Проводя указанное исключение, мы основываемся на опыте ряда знатоков предмета, начиная с самого Э.Леннрота. Занимаясь восстановлением «Калевалы», он свободно сводил записи рун, сделанные от карелов Калевальского района на севере – до води Кингисеппского района на юге (названия, естественно, теперешние), но не придавал особого значения, скажем, саамскому материалу.

Принятие термина «финны» не следует считать особенно удачным: для современного уха оно связано в первую очередь с основным паселением Финляндии. Такая ассоциация не входит в наши намерения. Но исторически сложившиеся в русском языке названия «чудь» и «чухна», к сожалению, еще менее приемлемы из-за присущего им уничижительного оттенка. Под чудью в прошлом понималась совокупность прибалтийско-финских народностей, живших преимущественно по южному берегу Финского залива, Невы и Ладожского озера, то есть, как мы уже отмечали, предков позднейших эстонцев, води, ижоры, и части вепсов. Позднее русские могли применять это название практически к любым аборигенам, встреченным ими при освоении Приуралья, а впрочем и дальше – едва ли не до Сибири. Под чухной в прошлом обычно понимались восточные финны и карелы, а эпизодически и другие народы, жившие севернее чуди. Бытовали у нас в старину и иные названия чухны – к примеру, «маймисты» (от слова, близкого к современному финскому «maamies», то есть «земледелец»). Но они, к сожалению, еще менее определенны.

Никакого презрительного оттенка в этих названиях в старину не видели. Так, Леннрот в своих научных работах без особых колебаний употреблял слово «чудь». М.В.Ломоносов пользовался им в «Древней российской истории», и даже считал весьма высоким. «Имя скиф по старому греческому произношению со словом „чудь“ весьма согласно», – писал он. Так же полагал и писавший в конце XVIII века петербургский краевед Ф.Туманский (1970:52). Впрочем, он добавлял: «Мне кажется еще можно сие свойственнее протолковать словом чудный, ибо действительно и ныне еще в сдешней губернии существующие люди или чюды имеют и одеяние и нравы чудные. Да избрет каждый что ему угодно»…

В.Даль полагал, что слово «чудь» отражает древнее самоназвание местного населения (и в этом качестве сближал его со словом «чукча»). Такая точка зрения находит поддержку у современных историков: по их мнению, оно может восходить к древнему самоназванию «thiudos», сохраненному писавшим в VI веке готским хронистом Иорданом. Но с современным языком не поспоришь – и нам приходится остановиться на значительно более нейтральном, хотя и неточном обобщающем имени «финны».

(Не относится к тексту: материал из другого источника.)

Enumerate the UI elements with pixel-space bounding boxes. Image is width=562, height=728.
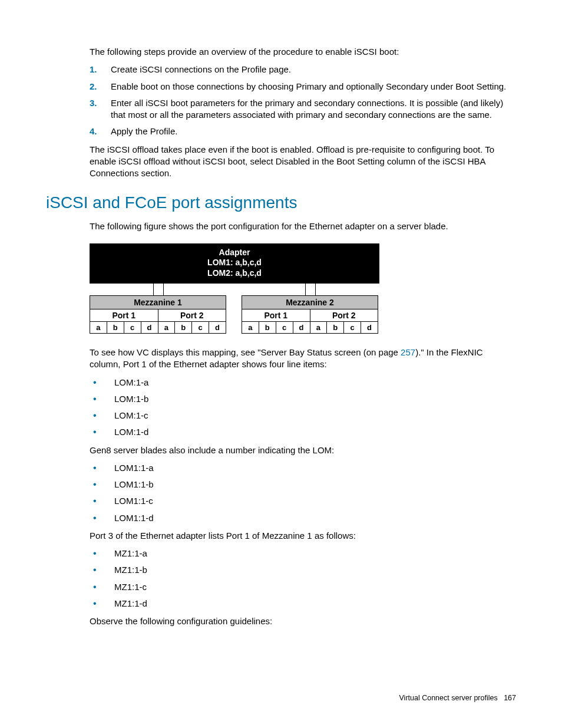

Вернемся к приходу варягов и «началу Руси». С большой вероятностью оно произошло в Ладоге. Значение ее как геополитического и культурного центра трудно преуменьшить. Принадлежа к числу десяти древнейших русских городов, она контролировала важный участок евразийского торгового пути «из варяг в греки». Став первоначальной столицей рюриковой державы, Ладога оказала значительное влияние на оформление российской государственности; оно ощущалось вплоть до основания неподалеку от нее Санкт-Петербурга.

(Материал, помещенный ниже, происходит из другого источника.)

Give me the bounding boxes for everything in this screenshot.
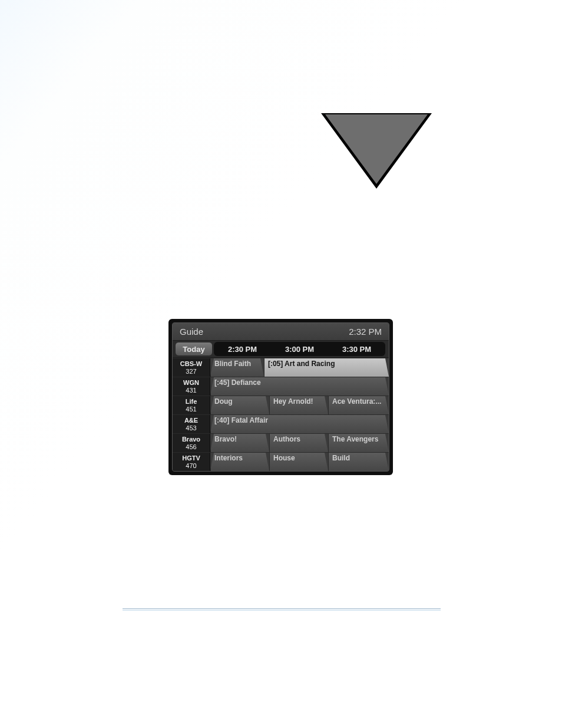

Как бы то ни было, но устроение в Ладоге города на месте предшествовавшего поселения (или группы таковых) историки склонны связывать скорее с именем не Рюрика, а Олега Вещего, княжившего в конце IX – начале X века (Кирпичников 1983:22). С этим согласна и народная память, отнесшая к вещему Олегу примечательную местную легенду, известную нам по Пушкину. Обе линии связаны воедино курганом князя, мощно доминирующим над ладожской крепостью и излучиной Волхова.